戦国ファンの中でも、よほどの武田氏LOVEな方でない限り、信玄と城の関係について深く考えることはあまりないと思います。

なんせ「人は城、人は石垣、人は……」なんて言葉が拡散しておりますように、人材を活かしてこその信玄!というイメージも強いでしょう。

ましてや本拠地を漢字で書ける方はかなり少ないはず。まぁ、私も手書きなら厳しいですけどね。
「躑躅ヶ崎館(つつじがさきやかた)」です。

ええ、大丈夫です。
最初は読めなくても仕方ありません。

『信長の野望』で「よし! 信玄で暴れまくるぞ!」と威勢よく選んでも、いきなり本拠地が読めない上に「てか、館て、お城じゃないんかーい(´・ω・`)」となるぐらいですもんね。

しかし。
信玄にとって城が重要じゃない――だなんて考えは、大いに間違っております。

むしろ信濃への侵攻は、きちんと城攻略をベースとして進めており、重要視していたことが史実からも読み取れます。
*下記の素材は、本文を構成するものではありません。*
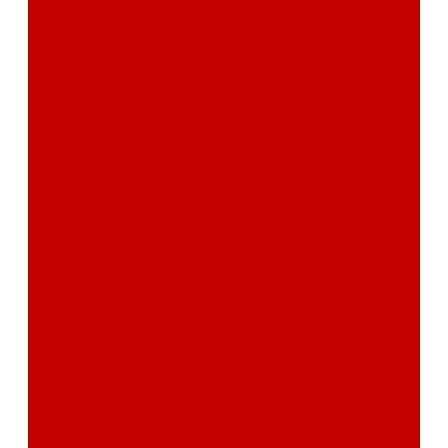
Отзывы
Контакты
Поиск
...
Каталог товаров
Автозвук
Автоэлектроника
Охрана автомобиля
Изоляционные материалы
Аксессуары
Клиентам
Оптовые закупки
Сервисный центр
Установочный центр
Доставка и оплата
Пункты выдачи
О компании
Дипломы и сертификаты
Фотогалерея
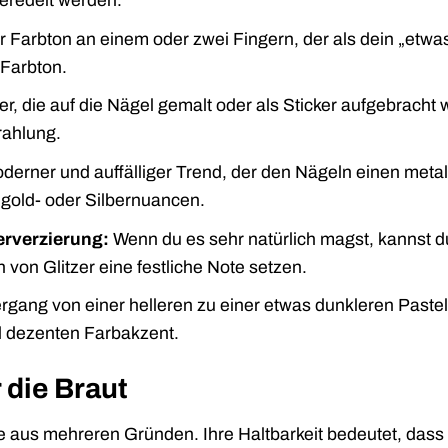
veredelt werden.
r Farbton an einem oder zwei Fingern, der als dein „etwa
 Farbton.
r, die auf die Nägel gemalt oder als Sticker aufgebracht
rahlung.
derner und auffälliger Trend, der den Nägeln einen metal
égold- oder Silbernuancen.
zerverzierung:
Wenn du es sehr natürlich magst, kannst d
von Glitzer eine festliche Note setzen.
rgang von einer helleren zu einer etwas dunkleren Pastel
d dezenten Farbakzent.
 die Braut
e aus mehreren Gründen. Ihre Haltbarkeit bedeutet, dass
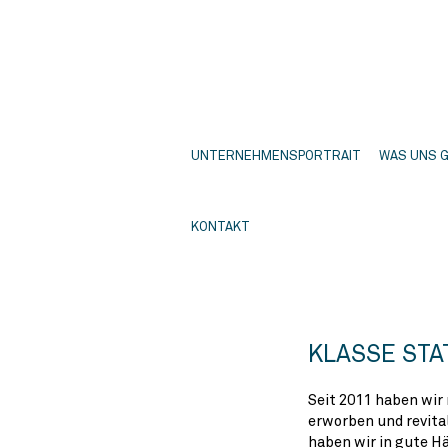
UNTERNEHMENSPORTRAIT
WAS UNS 
KONTAKT
KLASSE STA
Seit 2011 haben wir
erworben und revital
haben wir in gute H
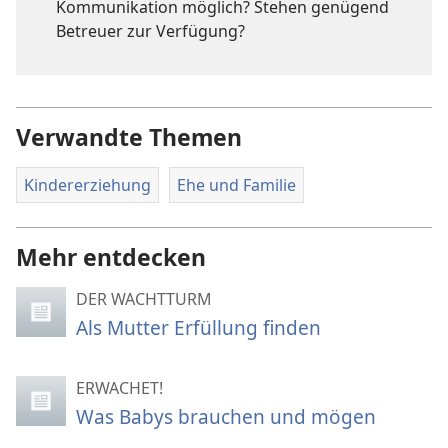
Kommunikation möglich? Stehen genügend
Betreuer zur Verfügung?
Verwandte Themen
Kindererziehung
Ehe und Familie
Mehr entdecken
DER WACHTTURM
Als Mutter Erfüllung finden
ERWACHET!
Was Babys brauchen und mögen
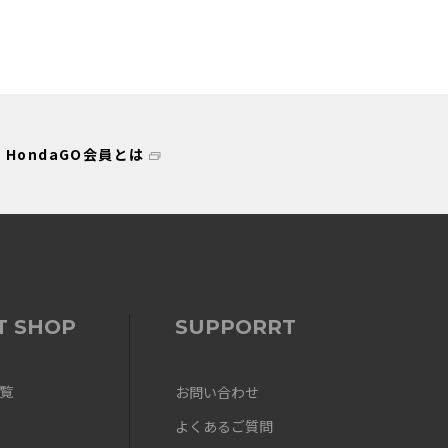
HondaGO会員とは
T SHOP
SUPPORRT
覧
お問い合わせ
よくあるご質問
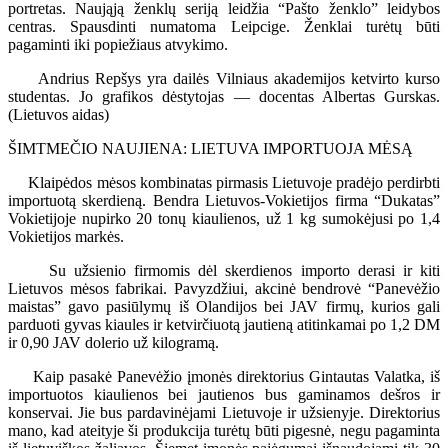
portretas. Naująją ženklų seriją leidžia “Pašto ženklo” leidybos
centras. Spausdinti numatoma Leipcige. Ženklai turėtų būti
pagaminti iki popiežiaus atvykimo.
Andrius Repšys yra dailės Vilniaus akademijos ketvirto kurso
studentas. Jo grafikos dėstytojas — docentas Albertas Gurskas.
(Lietuvos aidas)
ŠIMTMEČIO NAUJIENA: LIETUVA IMPORTUOJA MĖSĄ
Klaipėdos mėsos kombinatas pirmasis Lietuvoje pradėjo perdirbti
importuotą skerdieną. Bendra Lietuvos-Vokietijos firma “Dukatas”
Vokietijoje nupirko 20 tonų kiaulienos, už 1 kg sumokėjusi po 1,4
Vokietijos markės.
Su užsienio firmomis dėl skerdienos importo derasi ir kiti
Lietuvos mėsos fabrikai. Pavyzdžiui, akcinė bendrovė “Panevėžio
maistas” gavo pasiūlymų iš Olandijos bei JAV firmų, kurios gali
parduoti gyvas kiaules ir ketvirčiuotą jautieną atitinkamai po 1,2 DM
ir 0,90 JAV dolerio už kilogramą.
Kaip pasakė Panevėžio įmonės direktorius Gintautas Valatka, iš
importuotos kiaulienos bei jautienos bus gaminamos dešros ir
konservai. Jie bus pardavinėjami Lietuvoje ir užsienyje. Direktorius
mano, kad ateityje ši produkcija turėtų būti pigesnė, negu pagaminta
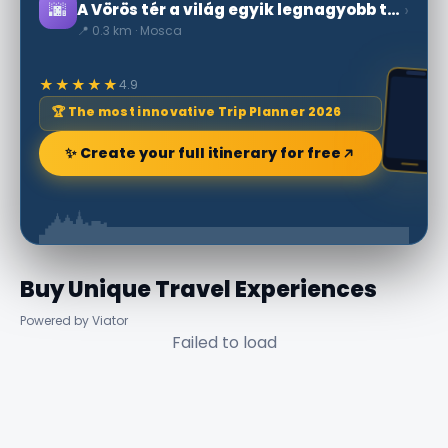
🌆
›
A Vörös tér a világ egyik legnagyobb tere
📍 0.3 km · Mosca
★★★★★
4.9
🏆 The most innovative Trip Planner 2026
✨ Create your full itinerary for free
Buy Unique Travel Experiences
Powered by Viator
Failed to load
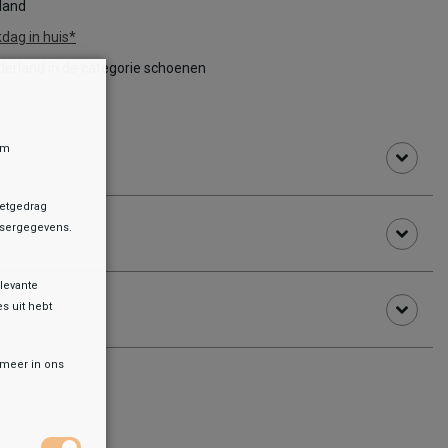
rland
dag in huis*
erland in de categorie schoenen
om
netgedrag
owsergegevens.
levante
es uit hebt
r meer in ons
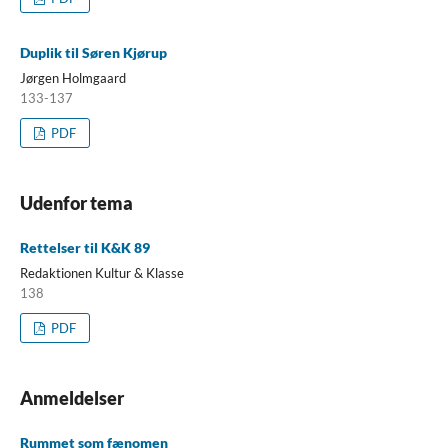
Duplik til Søren Kjørup
Jørgen Holmgaard
133-137
PDF
Udenfor tema
Rettelser til K&K 89
Redaktionen Kultur & Klasse
138
PDF
Anmeldelser
Rummet som fænomen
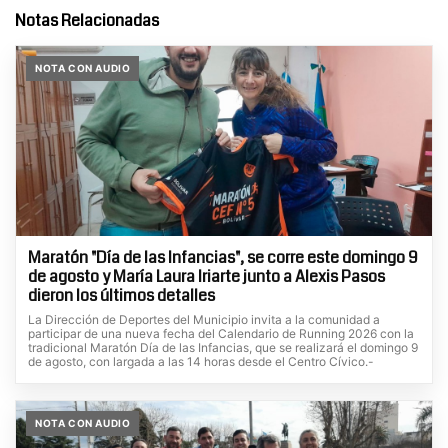
Notas Relacionadas
NOTA CON AUDIO
Maratón "Día de las Infancias", se corre este domingo 9
de agosto y María Laura Iriarte junto a Alexis Pasos
dieron los últimos detalles
La Dirección de Deportes del Municipio invita a la comunidad a
participar de una nueva fecha del Calendario de Running 2026 con la
tradicional Maratón Día de las Infancias, que se realizará el domingo 9
de agosto, con largada a las 14 horas desde el Centro Cívico.-
NOTA CON AUDIO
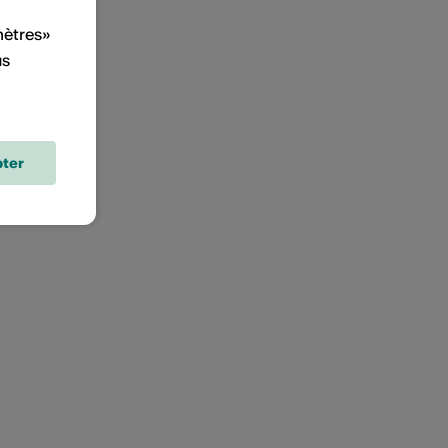
mètres»
us
ter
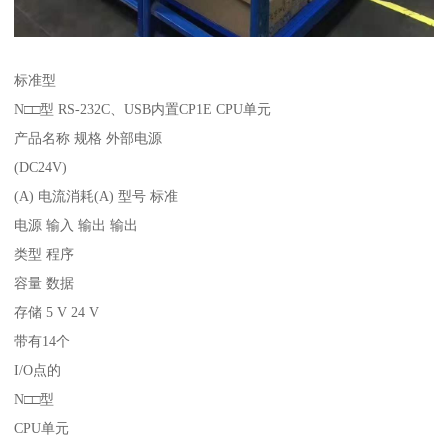
标准型
N□□型 RS-232C、USB内置CP1E CPU单元
产品名称 规格 外部电源
(DC24V)
(A) 电流消耗(A) 型号 标准
电源 输入 输出 输出
类型 程序
容量 数据
存储 5 V 24 V
带有14个
I/O点的
N□□型
CPU单元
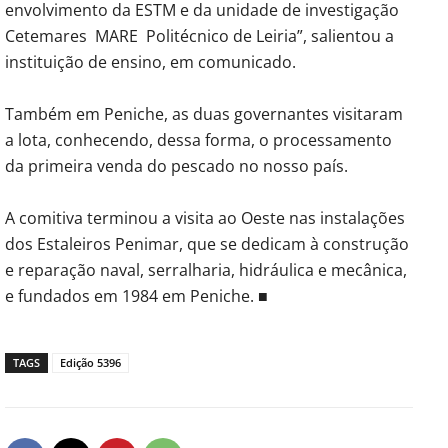
envolvimento da ESTM e da unidade de investigação
Cetemares
MARE
Politécnico de Leiria”, salientou a
instituição de ensino, em comunicado.
Também em Peniche, as duas governantes visitaram
a lota, conhecendo, dessa forma, o processamento
da primeira venda do pescado no nosso país.
A comitiva terminou a visita ao Oeste nas instalações
dos Estaleiros Penimar, que se dedicam à construção
e reparação naval, serralharia, hidráulica e mecânica,
e fundados em 1984 em Peniche. ■
TAGS
Edição 5396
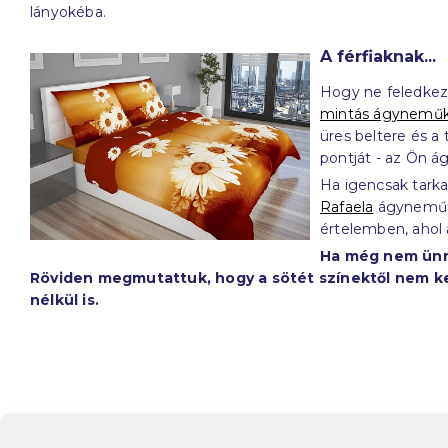
lányokéba.
A férfiaknak...
Hogy ne feledkezz
mintás ágynemű
üres beltere és a
pontját - az Ön á
Ha igencsak tarka
Rafaela
ágyneműt, 
értelemben, ahol 
Ha még nem ünne
Röviden megmutattuk, hogy a sötét színektől nem kel
nélkül is.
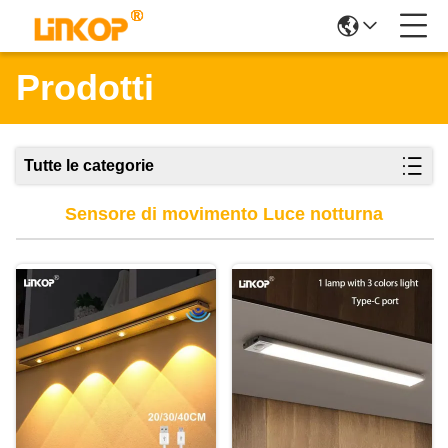
Prodotti
Tutte le categorie
Sensore di movimento Luce notturna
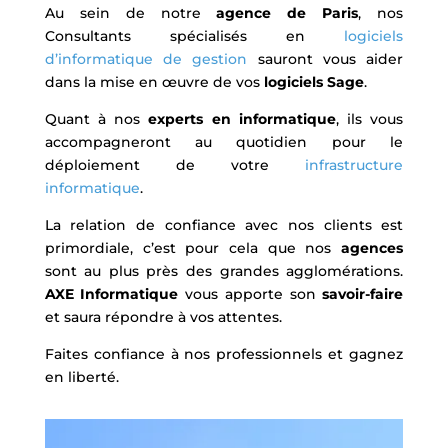
Au sein de notre
agence de Paris
, nos
Consultants spécialisés en
logiciels
d’informatique de gestion
sauront vous aider
dans la mise en œuvre de vos
logiciels Sage
.
Quant à nos
experts en informatique
, ils vous
accompagneront au quotidien pour le
déploiement de votre
infrastructure
informatique
.
La relation de confiance avec nos clients est
primordiale, c’est pour cela que nos
agences
sont au plus près des grandes agglomérations.
AXE Informatique
vous apporte son
savoir-faire
et saura répondre à vos attentes.
Faites confiance à nos professionnels et gagnez
en liberté.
つーことで今回は【信玄と城】をテーマに進めて参りたいと思います。

なお、躑躅ヶ崎館は、現在、武田神社になっています。

写真2

武田神社

 

躑躅ヶ崎館の北に「要害山城」を備えておりました

甲斐国の武田居城――躑躅ヶ崎館。

鎌倉から室町時代にかけて建てられた武士の住まいの延長線上にあるような「館」であるため、信玄の城イメージが薄れてしまいがちです。

が、その館の少し北に「要害山城」という防御力ハンパない山城を備えています。ついでに温泉も備えています。

写真3

要害山城の麓

要害山城登城後の積翠寺温泉は最高ですよ。日帰り入浴可能です。

温泉はさておいて、この城は、敵に攻められた時に立てこもるための詰めの城と言われています。
いざ戦闘になれば「躑躅ヶ崎館」を捨て、戦闘用の山城(=要害山城)に移ればいいじゃん!という考えですね。

実際、武田信虎(信玄のオヤジ)の時代に、駿河、今川家の武将・福島正成くしままさなりに侵攻されたとき、信虎は家族を要害山城に避難させています。

その時に生まれたのが武田晴信。
そうです、後の武田信玄です。

永正18年(1521年)11月3日のこと。
実は信玄、山城生まれだったんですねえ。

「躑躅ヶ崎館」と「要害山城」を2つも築いているなんて、まるでiPhoneとAndroidスマホの2台持ちですが、武田家に関わらず、戦国時代初期ではこれが一般的でした。

写真4

要害山城絵図。まさに要害です。

では信玄は、甲斐領国において躑躅ヶ崎館と要害山城しか持っていなかったのか。

これも少し誤解があります。

甲斐の国東部である武蔵国との国境付近には【岩殿山城】があり、甲斐南部の駿河との国境付近には【勝山城】など、国境にはしっかりと山城を築いています。
信玄のオヤジ・武田信虎の代には、勝山城を今川勢に奪われ、拠点にされたりしてもいますね。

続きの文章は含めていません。